Dataset entries

--- START ---

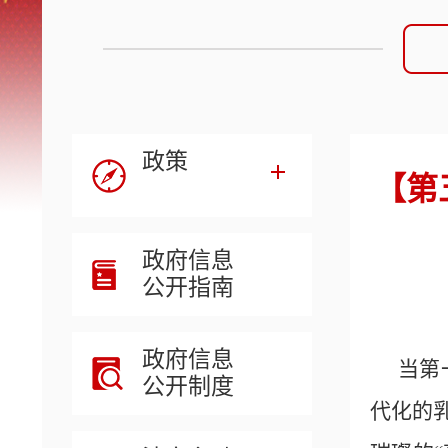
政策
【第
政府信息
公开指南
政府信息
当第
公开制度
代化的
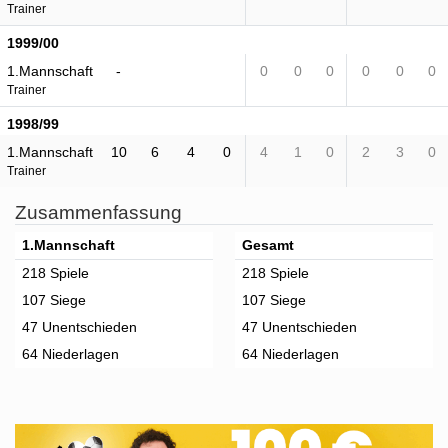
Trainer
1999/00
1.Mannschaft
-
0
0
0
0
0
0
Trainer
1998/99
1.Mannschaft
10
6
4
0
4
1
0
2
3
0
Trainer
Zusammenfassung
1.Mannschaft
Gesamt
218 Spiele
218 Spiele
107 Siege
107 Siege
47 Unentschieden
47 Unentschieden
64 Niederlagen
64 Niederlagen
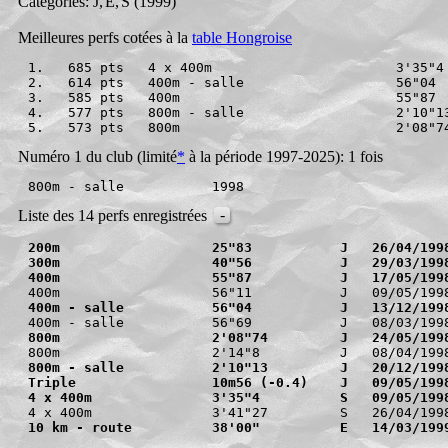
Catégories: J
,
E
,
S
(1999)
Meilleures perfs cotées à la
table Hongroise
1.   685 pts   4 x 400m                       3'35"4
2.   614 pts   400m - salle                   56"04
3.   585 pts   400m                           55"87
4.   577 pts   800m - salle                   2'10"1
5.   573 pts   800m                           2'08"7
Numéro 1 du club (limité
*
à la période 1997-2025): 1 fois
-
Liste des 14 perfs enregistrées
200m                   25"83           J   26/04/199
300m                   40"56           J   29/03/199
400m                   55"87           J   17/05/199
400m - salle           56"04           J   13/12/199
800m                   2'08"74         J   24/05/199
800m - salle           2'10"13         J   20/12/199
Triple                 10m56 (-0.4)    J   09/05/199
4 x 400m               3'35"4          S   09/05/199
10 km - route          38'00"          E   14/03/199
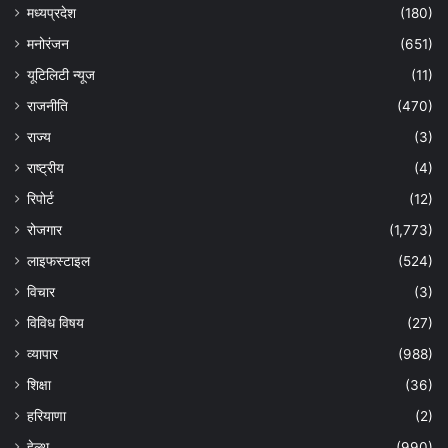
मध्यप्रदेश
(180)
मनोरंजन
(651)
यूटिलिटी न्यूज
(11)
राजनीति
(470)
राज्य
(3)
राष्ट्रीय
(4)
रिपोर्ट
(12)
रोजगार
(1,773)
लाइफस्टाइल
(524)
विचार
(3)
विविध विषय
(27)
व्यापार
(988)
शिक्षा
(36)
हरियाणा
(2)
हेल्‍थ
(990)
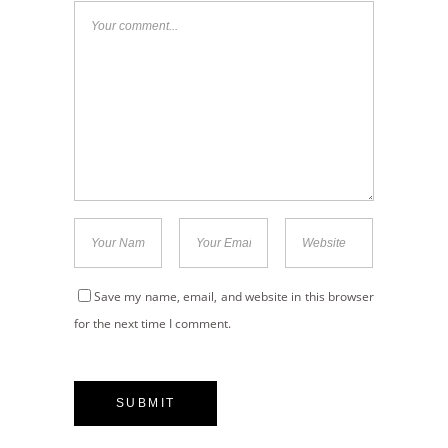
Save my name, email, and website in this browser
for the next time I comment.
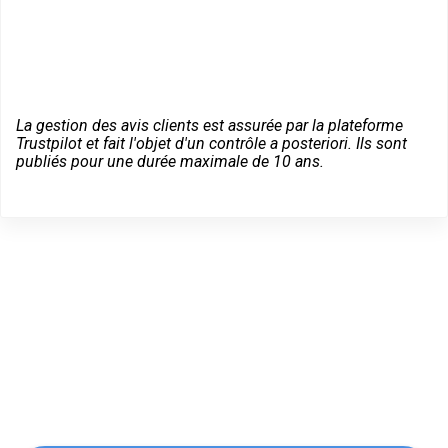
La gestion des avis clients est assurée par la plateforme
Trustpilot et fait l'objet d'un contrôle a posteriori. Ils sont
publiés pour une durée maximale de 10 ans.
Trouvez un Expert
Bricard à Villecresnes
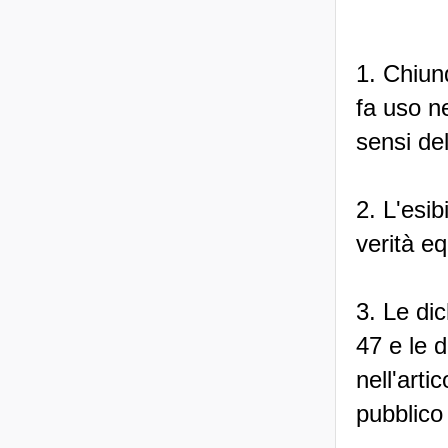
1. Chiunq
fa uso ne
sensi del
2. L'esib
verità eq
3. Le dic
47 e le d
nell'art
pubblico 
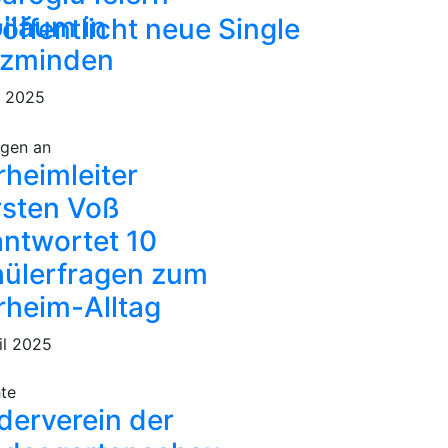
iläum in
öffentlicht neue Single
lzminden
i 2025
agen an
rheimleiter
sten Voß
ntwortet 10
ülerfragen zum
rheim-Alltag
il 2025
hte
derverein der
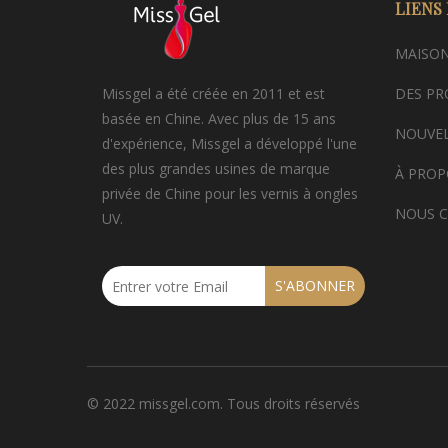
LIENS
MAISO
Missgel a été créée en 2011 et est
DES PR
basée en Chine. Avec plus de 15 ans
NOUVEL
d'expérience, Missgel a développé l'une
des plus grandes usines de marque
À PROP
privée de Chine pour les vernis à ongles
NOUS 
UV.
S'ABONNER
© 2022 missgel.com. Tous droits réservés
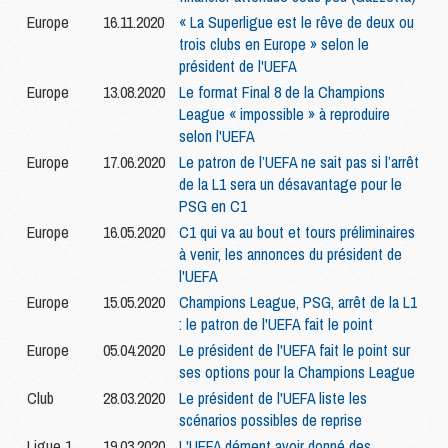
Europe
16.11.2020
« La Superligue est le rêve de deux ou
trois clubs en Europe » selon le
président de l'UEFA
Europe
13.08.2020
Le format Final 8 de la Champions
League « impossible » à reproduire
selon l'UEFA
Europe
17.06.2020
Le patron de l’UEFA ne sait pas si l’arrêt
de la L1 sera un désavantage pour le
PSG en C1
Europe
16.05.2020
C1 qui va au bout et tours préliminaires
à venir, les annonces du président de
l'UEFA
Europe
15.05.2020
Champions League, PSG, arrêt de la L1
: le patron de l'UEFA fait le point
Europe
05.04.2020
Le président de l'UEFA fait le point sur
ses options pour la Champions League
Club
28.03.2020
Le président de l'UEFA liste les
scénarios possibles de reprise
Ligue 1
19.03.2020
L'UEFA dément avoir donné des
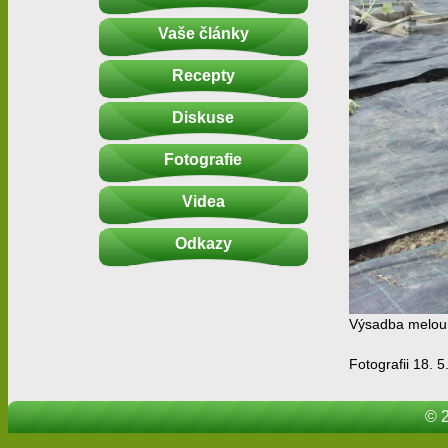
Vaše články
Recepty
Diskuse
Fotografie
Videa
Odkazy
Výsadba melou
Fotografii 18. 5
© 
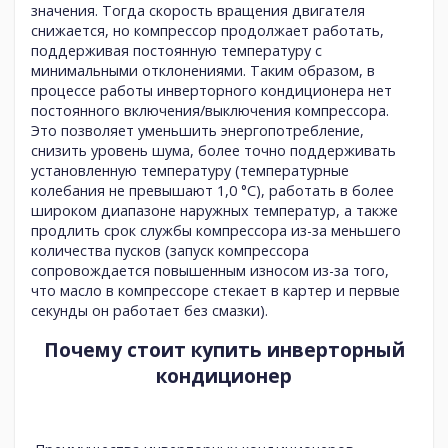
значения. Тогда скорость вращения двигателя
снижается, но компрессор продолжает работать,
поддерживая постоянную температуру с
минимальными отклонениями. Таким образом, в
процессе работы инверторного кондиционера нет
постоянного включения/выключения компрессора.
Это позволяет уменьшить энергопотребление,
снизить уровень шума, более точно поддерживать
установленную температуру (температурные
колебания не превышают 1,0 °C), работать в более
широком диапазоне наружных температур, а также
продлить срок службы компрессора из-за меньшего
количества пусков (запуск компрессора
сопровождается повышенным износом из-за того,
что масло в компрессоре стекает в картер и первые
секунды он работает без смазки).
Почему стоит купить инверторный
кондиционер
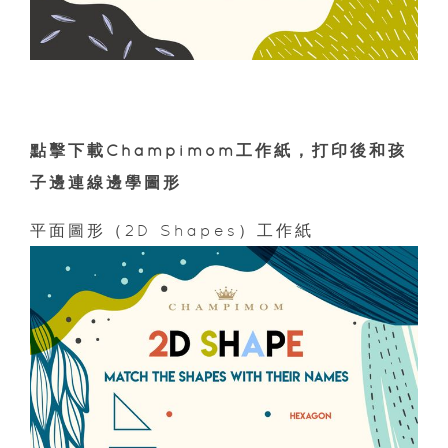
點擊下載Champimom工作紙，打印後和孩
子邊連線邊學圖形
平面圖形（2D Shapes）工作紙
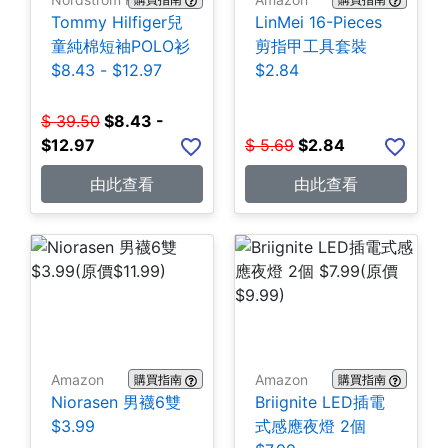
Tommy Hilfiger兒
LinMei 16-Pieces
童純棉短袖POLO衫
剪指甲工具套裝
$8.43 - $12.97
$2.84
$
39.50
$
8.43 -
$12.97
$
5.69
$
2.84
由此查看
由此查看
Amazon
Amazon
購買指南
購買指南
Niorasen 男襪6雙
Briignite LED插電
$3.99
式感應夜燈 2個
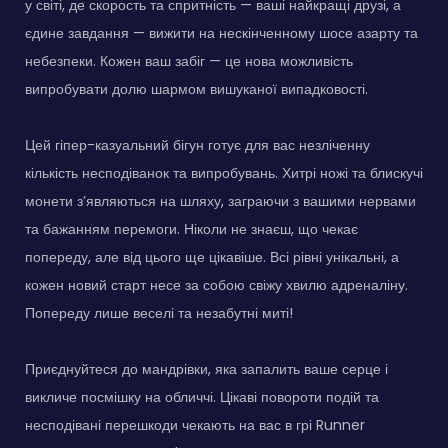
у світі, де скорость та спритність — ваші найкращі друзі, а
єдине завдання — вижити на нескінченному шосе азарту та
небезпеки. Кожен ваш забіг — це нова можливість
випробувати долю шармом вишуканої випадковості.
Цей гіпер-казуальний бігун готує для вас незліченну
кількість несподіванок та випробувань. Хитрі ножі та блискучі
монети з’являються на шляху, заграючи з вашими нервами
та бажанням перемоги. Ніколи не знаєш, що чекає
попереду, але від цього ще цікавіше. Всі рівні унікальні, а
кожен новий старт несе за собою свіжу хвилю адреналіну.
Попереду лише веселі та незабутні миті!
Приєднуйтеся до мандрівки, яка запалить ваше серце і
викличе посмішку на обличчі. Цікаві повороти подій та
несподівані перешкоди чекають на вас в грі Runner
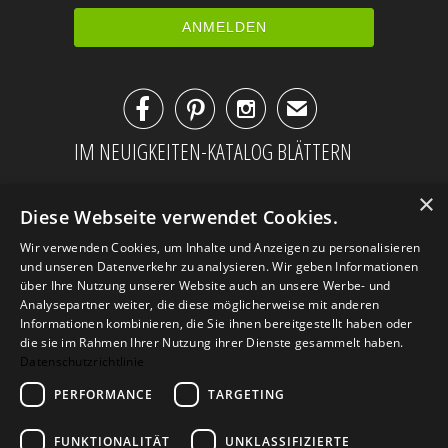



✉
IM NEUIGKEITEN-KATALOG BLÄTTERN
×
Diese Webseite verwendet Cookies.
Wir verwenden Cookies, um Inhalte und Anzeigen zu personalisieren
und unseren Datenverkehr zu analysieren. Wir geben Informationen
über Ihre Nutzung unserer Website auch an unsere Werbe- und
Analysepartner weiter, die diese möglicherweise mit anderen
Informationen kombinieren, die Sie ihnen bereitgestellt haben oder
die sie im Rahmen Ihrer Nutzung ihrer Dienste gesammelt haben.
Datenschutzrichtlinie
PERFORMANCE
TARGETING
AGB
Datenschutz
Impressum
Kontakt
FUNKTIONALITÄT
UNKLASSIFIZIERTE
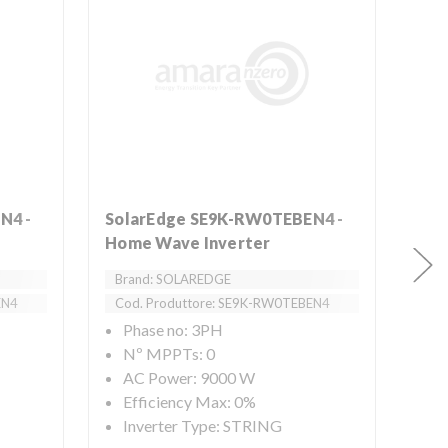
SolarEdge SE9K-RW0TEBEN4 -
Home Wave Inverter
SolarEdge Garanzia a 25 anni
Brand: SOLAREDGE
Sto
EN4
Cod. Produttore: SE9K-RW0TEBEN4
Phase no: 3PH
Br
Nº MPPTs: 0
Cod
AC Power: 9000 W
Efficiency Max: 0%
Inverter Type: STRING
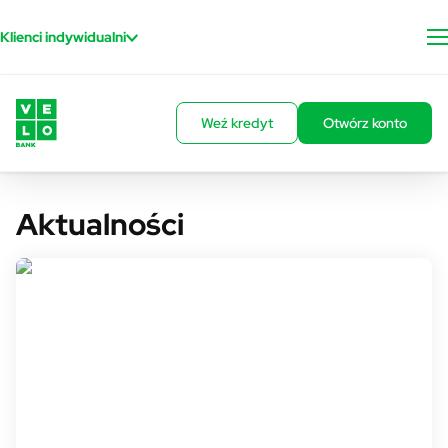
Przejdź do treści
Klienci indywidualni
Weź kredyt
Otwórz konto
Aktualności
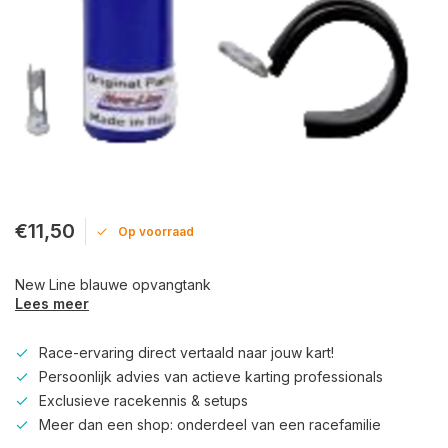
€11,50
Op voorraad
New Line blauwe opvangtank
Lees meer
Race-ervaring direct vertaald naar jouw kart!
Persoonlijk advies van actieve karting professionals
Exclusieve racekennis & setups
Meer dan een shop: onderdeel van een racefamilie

--- END ---

# The problem:
Only a number belongs in the answer: state how many lines of the entries above hold "Nutzung".

# Answer section:
2